(Reuters) – Target Corp’s (TGT.N) holiday-quarter profit forecast fell short of analyst expectations, sending its shares down 10 percent on Wednesday as hopes faded that the retailer would make a shopping season comeback.
Target has missed Wall Street’s fourth-quarter profit expectations for the past two years. It is gearing up for the holidays by cutting prices and introducing delivery options to compete with Wal-Mart Stores Inc (WMT.N) and online sellers, moves that can lure customers but crimp margins.
“It was always unrealistic that Target was going to have a great holiday season in terms of sales or profitability,” said Neil Saunders, managing director of GlobalData Retail, noting pressured margins were already expected based on company guidance.
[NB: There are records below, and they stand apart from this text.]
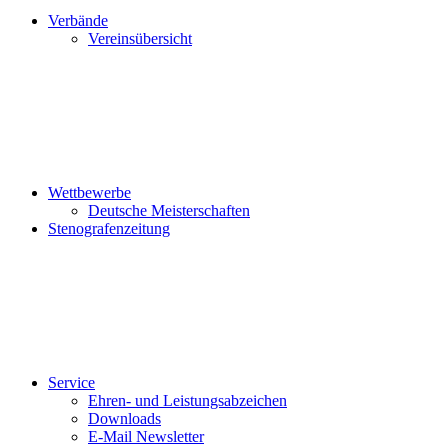
Verbände
Vereinsübersicht
Wettbewerbe
Deutsche Meisterschaften
Stenografenzeitung
Service
Ehren- und Leistungsabzeichen
Downloads
E-Mail Newsletter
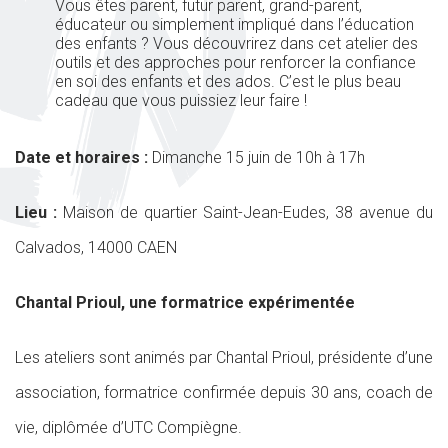
Vous êtes parent, futur parent, grand-parent,
éducateur ou simplement impliqué dans l’éducation
des enfants ? Vous découvrirez dans cet atelier des
outils et des approches pour renforcer la confiance
en soi des enfants et des ados. C’est le plus beau
cadeau que vous puissiez leur faire !
Date et horaires :
Dimanche 15 juin de 10h à 17h
Lieu :
Maison de quartier Saint-Jean-Eudes, 38 avenue du
Calvados, 14000 CAEN
Chantal Prioul, une formatrice expérimentée
Les ateliers sont animés par Chantal Prioul, présidente d’une
association, formatrice confirmée depuis 30 ans, coach de
vie, diplômée d’UTC Compiègne.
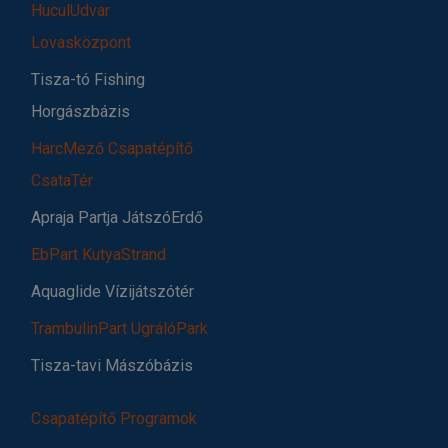
HuculUdvar
Lovasközpont
Tisza-tó Fishing
Horgászbázis
HarcMező Csapatépítő
CsataTér
Apraja Partja JátszóErdő
EbPart KutyaStrand
Aquaglide Vízijátszótér
TrambulinPart UgrálóPark
Tisza-tavi Mászóbázis
Csapatépítő Programok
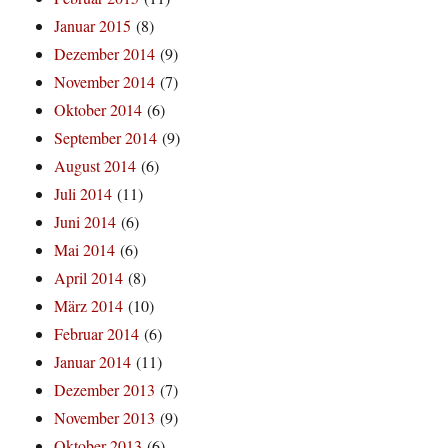
Januar 2015
(8)
Dezember 2014
(9)
November 2014
(7)
Oktober 2014
(6)
September 2014
(9)
August 2014
(6)
Juli 2014
(11)
Juni 2014
(6)
Mai 2014
(6)
April 2014
(8)
März 2014
(10)
Februar 2014
(6)
Januar 2014
(11)
Dezember 2013
(7)
November 2013
(9)
Oktober 2013
(6)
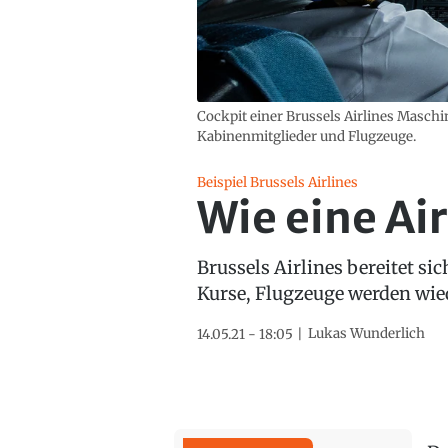
Cockpit einer Brussels Airlines Maschi
Kabinenmitglieder und Flugzeuge.
Beispiel Brussels Airlines
Wie eine Ai
Brussels Airlines bereitet s
Kurse, Flugzeuge werden wie
Lukas Wunderlich
14.05.21 - 18:05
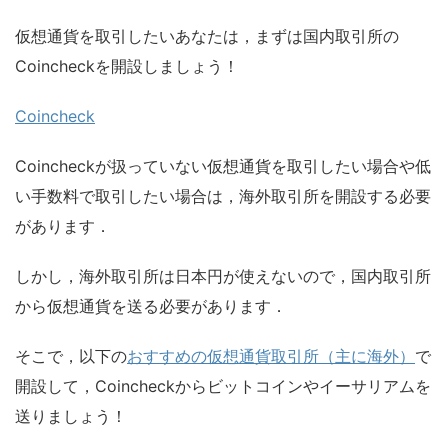
仮想通貨を取引したいあなたは，まずは国内取引所の
Coincheckを開設しましょう！
Coincheck
Coincheckが扱っていない仮想通貨を取引したい場合や低
い手数料で取引したい場合は，海外取引所を開設する必要
があります．
しかし，海外取引所は日本円が使えないので，国内取引所
から仮想通貨を送る必要があります．
そこで，以下の
おすすめの仮想通貨取引所（主に海外）
で
開設して，Coincheckからビットコインやイーサリアムを
送りましょう！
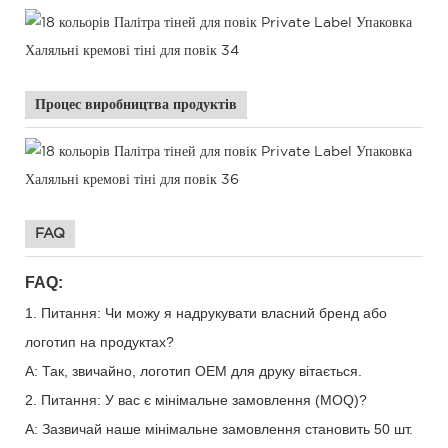
Процес виробництва продуктів
FAQ
FAQ:
1. Питання: Чи можу я надрукувати власний бренд або
логотип на продуктах?
A: Так, звичайно, логотип OEM для друку вітається.
2. Питання: У вас є мінімальне замовлення (MOQ)?
A: Зазвичай наше мінімальне замовлення становить 50 шт.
“This is still a very competitive environment, and Target has no choice but to respond to that.. the problem is that Wall Street don’t necessarily understand this,” he added.
The big-box chain forecast adjusted earnings of $1.05 to $1.25 per share for the fourth quarter, a range largely below the average analyst estimate of $1.24. It expects same-store sales in the quarter in a range of flat to 2 percent higher.
The holiday season can represent 20 percent to 40 percent of annual sales for many retailers.
In October, Target said most of its holiday gifts would cost less than $15 and that it would offer customers free shipping beginning in November.
It also has hired 100,000 temporary holiday workers, up from 70,000 in each of the prior four years, and raised its minimum hourly wage this year by 10 percent.
Target shares have lost about 17 percent since the start of the year and were down 9.2 percent at $54.59 in midday trading.
Target’s third-quarter gross margin slipped to 29.7 percent from 29.8 percent, and Chief Financial Officer Cathy Smith said margin pressure should continue into the holiday quarter.
Target will try to grab more of the lucrative holiday toy market, following the September bankruptcy and ongoing restructuring of Toys “R” Us, the biggest U.S. toy chain.
“We are playing to win in toys. We think there is opportunity to expand share,” Chief Executive Brian Cornell said on a media call.
Third-quarter same-store sales topped estimates, rising 0.9 percent in the quarter as price cuts drove a 24 percent jump in comparable online sales. Analysts expected a 0.4 percent increase, according to Thomson Reuters I/B/E/S.
In a turnaround announced in February, Cornell vowed to double the number of small-format stores, invest heavily in e-commerce, aggressively promote products and keep grocery prices low to compete with Wal-Mart, Amazon.com Inc (AMZN.O) and supermarket chain Kroger Co (KR.N).
Target’s Chief Merchandising Officer Mark Tritton said comparable grocery sales rose slightly, helped by demand for produce.
But pricing pressure on groceries is continuing to intensify. Amazon on Wednesday unveiled more discounts on several products at its Whole Foods Market with Thanksgiving around the corner, sending shares in U.S. grocers lower.
Excluding items, Target earned a profit of 91 cents per share in the quarter ended Oct. 28, beating the average estimate of 86 cents. Sales rose 1.4 percent to $16.67 billion, topping the average estimate of $16.61 billion.